Be honest and specific on this form. Many applicants understate their limitations out of embarrassment or because they describe their best days rather than their average ones. If you can only do dishes once a week because you can’t stand long enough or lack the motivation most days, say that. If you need reminders to take medication or shower, say that. Social Security uses this report to gauge whether your self-described limitations match the medical evidence.
The initial decision typically takes three to six months. During this time, a disability examiner and a medical or psychological consultant review your records and determine whether you meet Social Security’s criteria.
What Happens If You’re Denied
Most initial applications are denied. This is normal, not a sign that your claim is weak. The appeals process has four levels, and you have 60 days from receiving each denial notice to file the next appeal.
The first level is reconsideration, where a different examiner reviews your case with any new evidence you’ve submitted. Denial rates at reconsideration are still high. The second level is a hearing before an administrative law judge, and this is where many mental health claims are ultimately approved. You appear (in person or by video) before a judge who can ask you questions directly about your symptoms, daily life, and limitations. Having a disability attorney or advocate at this stage significantly improves your chances, and most work on contingency, meaning they only get paid if you win.
If the judge denies your claim, you can request review by the Appeals Council, which examines whether the judge made a legal error. The final level is filing a case in federal court. Most claims that succeed do so at or before the hearing level.
Practical Steps to Strengthen Your Claim
Start treatment now if you haven’t already, and keep every appointment. Gaps in treatment are one of the most common reasons mental health claims are denied, because Social Security may conclude your condition isn’t as severe as you say if you’re not seeking help for it.
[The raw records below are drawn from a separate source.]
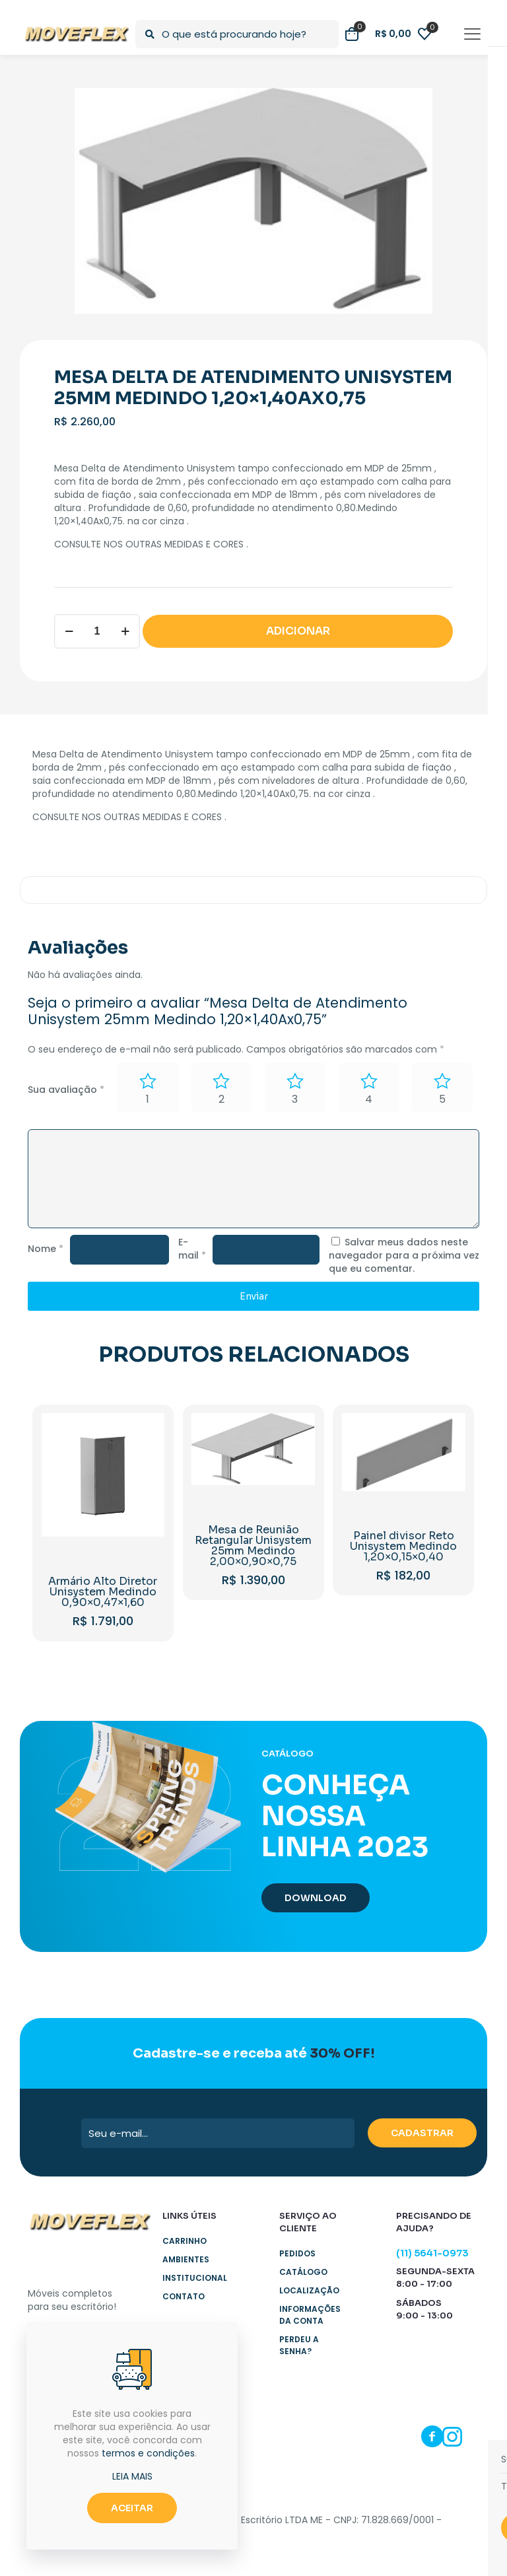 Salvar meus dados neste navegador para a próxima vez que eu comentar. (404, 1255)
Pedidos (297, 2253)
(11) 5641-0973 (432, 2253)
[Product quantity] (97, 631)
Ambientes (185, 2259)
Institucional (194, 2277)
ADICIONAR (298, 631)
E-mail (192, 1249)
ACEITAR (132, 2508)
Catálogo (303, 2272)
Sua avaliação (66, 1089)
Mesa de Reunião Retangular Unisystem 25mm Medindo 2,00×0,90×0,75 (253, 1545)
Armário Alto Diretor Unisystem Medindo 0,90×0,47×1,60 (102, 1591)
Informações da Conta (310, 2314)
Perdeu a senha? (299, 2345)
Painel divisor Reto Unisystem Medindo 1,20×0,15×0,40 (403, 1546)
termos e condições (148, 2453)
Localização (309, 2290)
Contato (183, 2296)
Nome (45, 1248)
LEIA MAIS (132, 2476)
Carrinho (184, 2240) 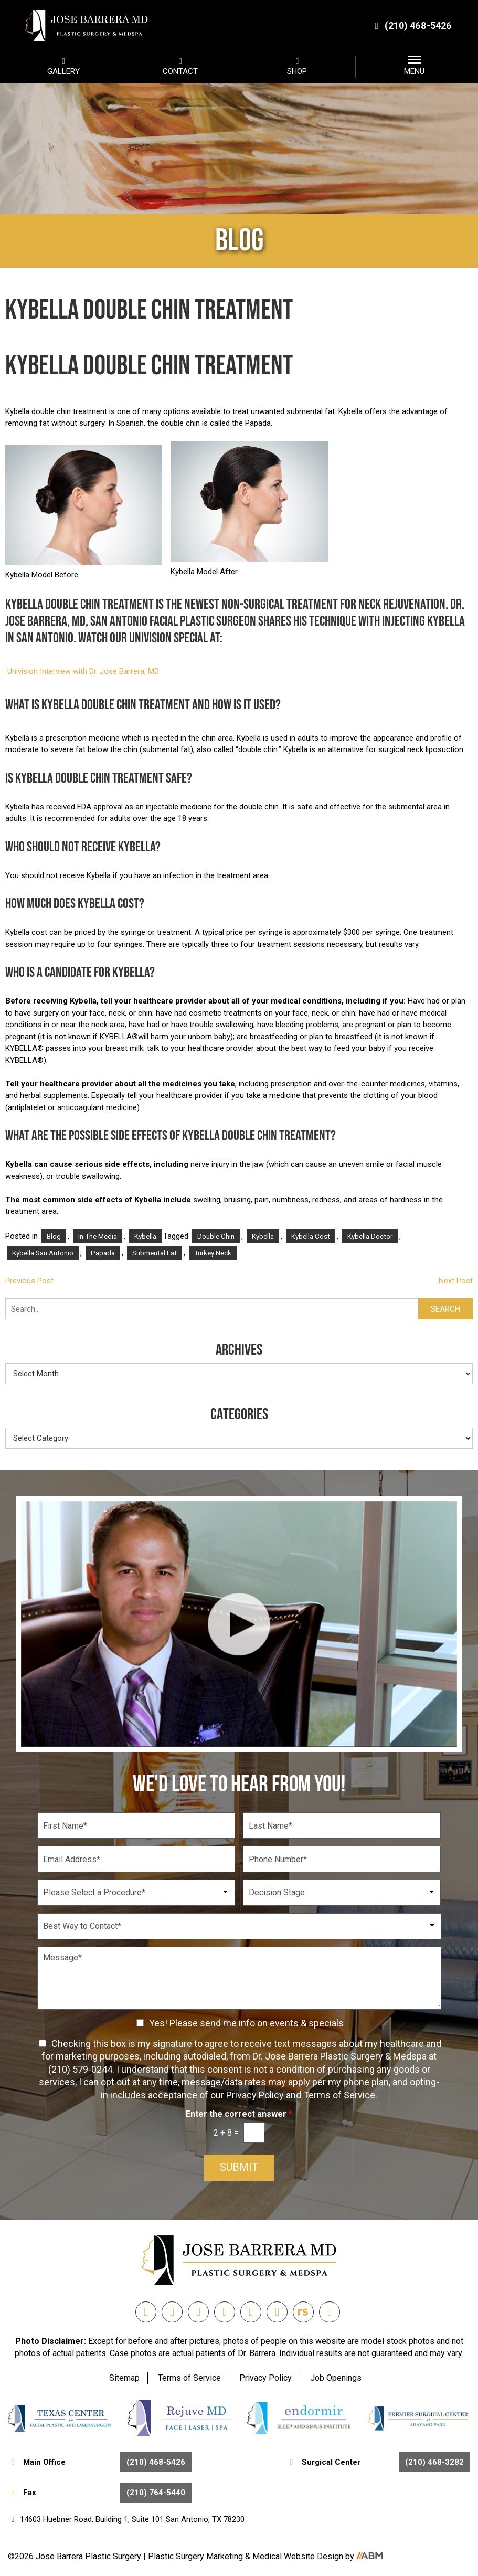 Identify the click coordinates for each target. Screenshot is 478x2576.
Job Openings (336, 2378)
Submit (239, 2167)
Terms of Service (189, 2378)
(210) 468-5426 (411, 25)
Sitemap (124, 2378)
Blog (54, 1236)
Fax (100, 2493)
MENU (414, 66)
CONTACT (180, 66)
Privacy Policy (265, 2378)
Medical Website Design (297, 2557)
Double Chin (216, 1236)
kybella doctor (369, 1236)
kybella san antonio (42, 1253)
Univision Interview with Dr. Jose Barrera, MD (83, 671)
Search (445, 1309)
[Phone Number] (342, 1859)
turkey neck (212, 1253)
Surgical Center (378, 2462)
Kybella (145, 1236)
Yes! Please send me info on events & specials (246, 2023)
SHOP (297, 66)
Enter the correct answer (239, 2114)
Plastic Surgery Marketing (196, 2557)
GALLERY (63, 66)
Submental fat (154, 1253)
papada (103, 1253)
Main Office (100, 2462)
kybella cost (310, 1236)
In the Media (97, 1236)
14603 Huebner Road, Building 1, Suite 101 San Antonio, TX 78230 (126, 2519) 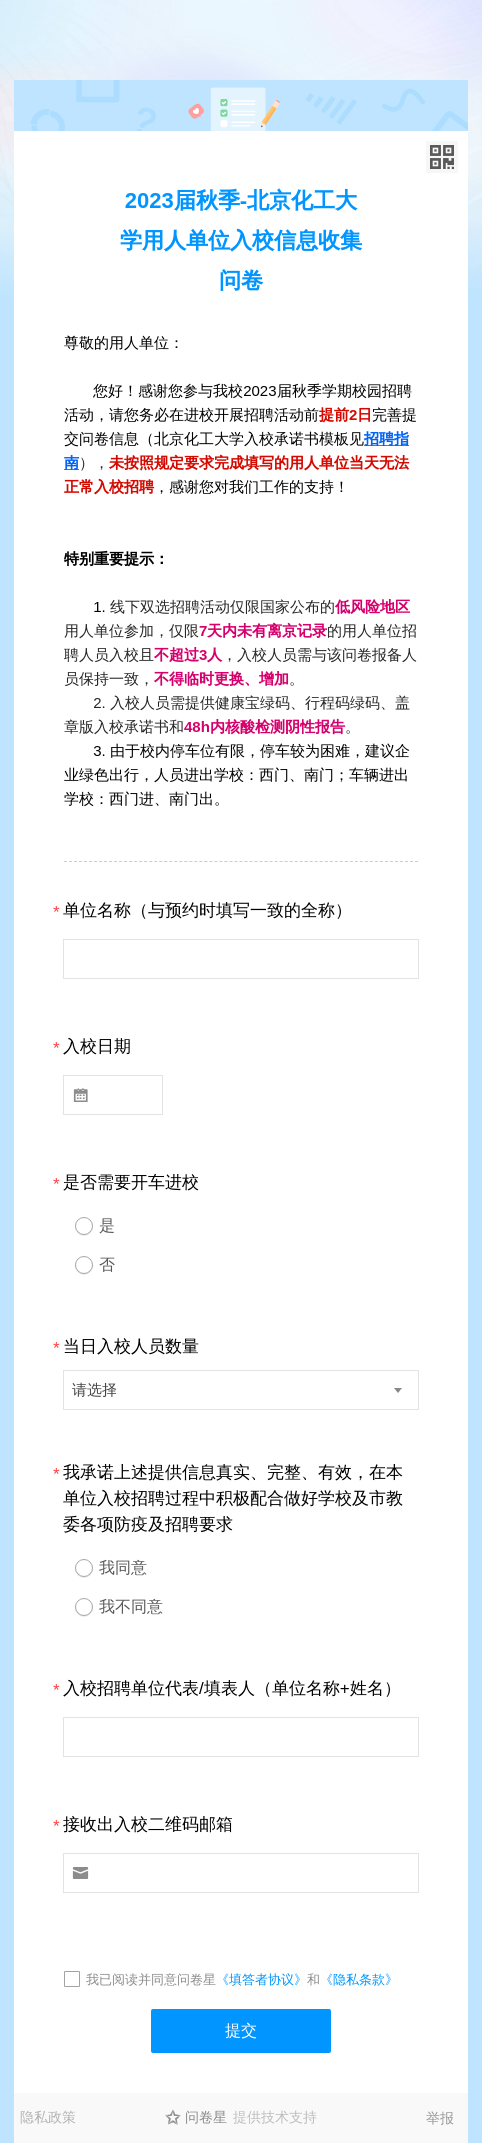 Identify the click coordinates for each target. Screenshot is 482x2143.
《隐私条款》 (359, 1979)
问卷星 (206, 2117)
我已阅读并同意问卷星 (151, 1979)
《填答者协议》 (261, 1979)
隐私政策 (48, 2117)
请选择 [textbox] (94, 1389)
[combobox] (241, 1390)
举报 (440, 2118) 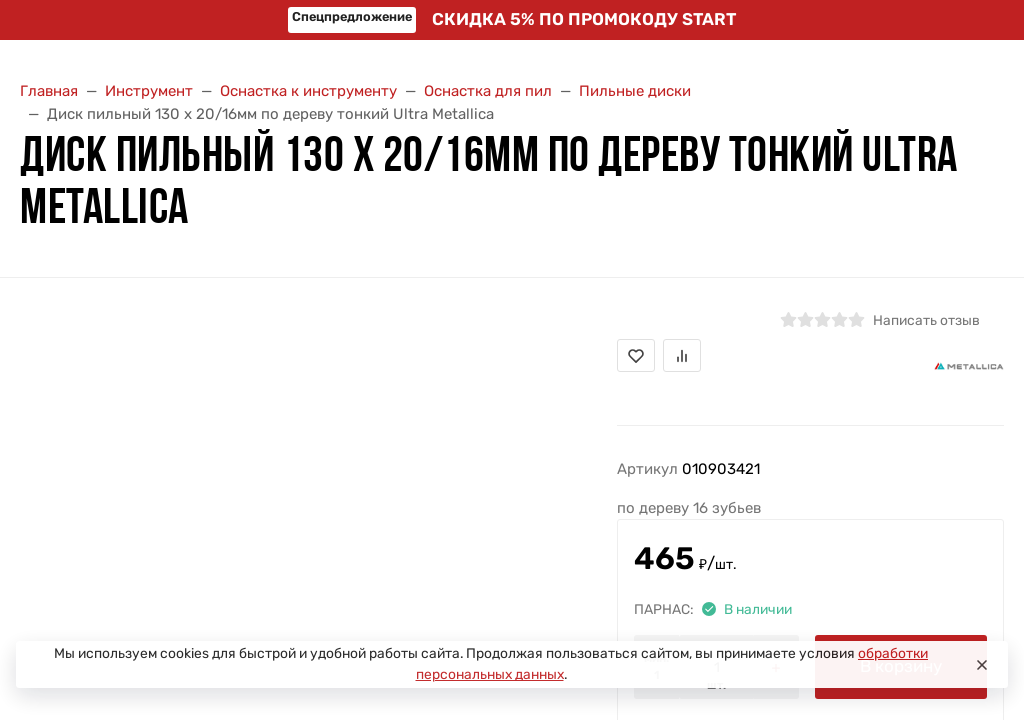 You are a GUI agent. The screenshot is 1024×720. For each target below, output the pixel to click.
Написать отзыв (926, 320)
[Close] (982, 665)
If cost is a barrier, community mental health centers often provide services on a sliding scale, and these records count as valid medical evidence.
Keep a symptom journal. Write down your bad days: what triggered them, what you couldn’t do, how long episodes lasted. This level of detail helps your provider write better notes and helps you answer questions accurately during the application or at a hearing.
Ask your treating provider to write a medical source statement that specifically addresses the four functional areas Social Security evaluates. A provider who understands what Social Security is looking for can frame their observations in the language the agency uses, which makes the evidence far easier for reviewers to connect to the criteria.
If you’ve been working and had to reduce hours, been fired for attendance or performance issues related to your condition, or had trouble keeping jobs, document this pattern. Social Security looks at your ability to sustain work over time, not just whether you can show up for a single day. A history of job losses tied to your mental health symptoms is relevant evidence that your condition prevents you from maintaining employment.